Concernant l’exécutif, il se focalise sur la force policière mauricienne, qui selon lui, est maintenant connue pour sa brutalité ou pour l’application de la torture. « Des vidéos ont été circulées en ce sens. Combien de personnes ont été torturées ? Quelle est l’étendue de cette pratique au sein de la force policière ? », se demande Rajen Narsinghen. Il condamne aussi d’autres dérives de la police, notamment dans l’affaire Akil Bissessur, où il y eu une fuite « inacceptable » de vidéos intimes.

Selon lui, il y a aussi une dérive de la démocratie en ce qui concerne d’autres institutions relevant de l’exécutif, comme la commission anticorruption (ICAC), l’‘Independent Police Complaints Commission’ (IPCC) et l’‘Electoral Supervisory Commission’ (ESC), qui selon lui, ne peuvent se détacher de la mainmise d’un certain parti politique.

Sur le plan de la liberté de l’information et de l’expression, Rajen Narsinghen n’a pas manqué de critiquer la ‘Mauritius Broadcasting Corporation’ (MBC) qui selon lui, est devenu « un outil de propagande et une honte nationale ». « La MBC peint toujours une image rose quand ce n’est pas le cas et cache à chaque fois les facettes de la réalité aux Mauriciens », maintient-il. Il devait ajouter que les amendements apportés à l’IBA Act sont « une honte, vu que la liberté d’expression des radios privées est en danger avec tous ses amendements ».

Sur ce même volet, Rajen Narsinghen dénonce le fait que certaines presses n’ont pas accès aux évènements ou conférences de presse organisées par le Premier ministre. Il fait également ressortir que des organes de presse sont asphyxiés financièrement, vu qu’on leur prive de publicités gouvernementales. Toujours en ce qui concerne les journalistes de la presse libre, il devait aussi dénoncer que ces derniers fassent quelque fois l’objet de tracasseries de la part de la police.

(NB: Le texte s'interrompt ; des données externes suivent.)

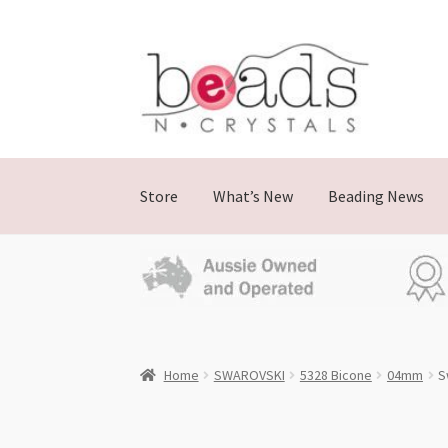
Skip
Skip
to
to
navigation
content
Store
What’s New
Beading News
Home
SWAROVSKI
5328 Bicone
04mm
S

« Sous ce gouvernement, l’implémentation d’une ‘Freedom of Information Act’ a été renvoyée aux calendes grecques, et plusieurs informations sont cachées à la population. Or, une telle loi est plus que nécessaire pour le bon fonctionnement de notre démocratie. Car on a vu, pendant la période de la covid-19, comment la transparence a été bafouée », dit-il.

« Tout doucement, il y a un environnement dictatorial qui se dessine. On constate une dérive et un non-respect aux droits humains.  C’est triste de constater que le gouvernement fonctionne ainsi. Il doit se ressaisir et promouvoir la démocratie », conclut-il.

Hors-texte

« Sans liberté de la presse, la démocratie ne peut survivre »

Le thème choisi par les Nations-Unies cette année-ci : « Protéger la liberté de la presse, c’est protéger la démocratie ». Pour les Nations-Unies, il faut avoir des médias libres, indépendants et pluralistes, capables de tenir le public informé. La présence de la presse est fondamentale car les organes de presse sont les chiens de garde qui veillent sur les intérêts du public. La presse permet à la population de prendre des décisions nécessaires et de demander des comptes au gouvernement.

Ce qui fait que les médias sont considérés comme un « quatrième pouvoir », après le législatif, l’exécutif et le judiciaire. Comme l’a dit António Guterres, le secrétaire-général des Nations-Unies, « sans liberté de la presse, la démocratie ne peut survivre. Sans liberté d’expression, il n’y a pas de liberté tout court ».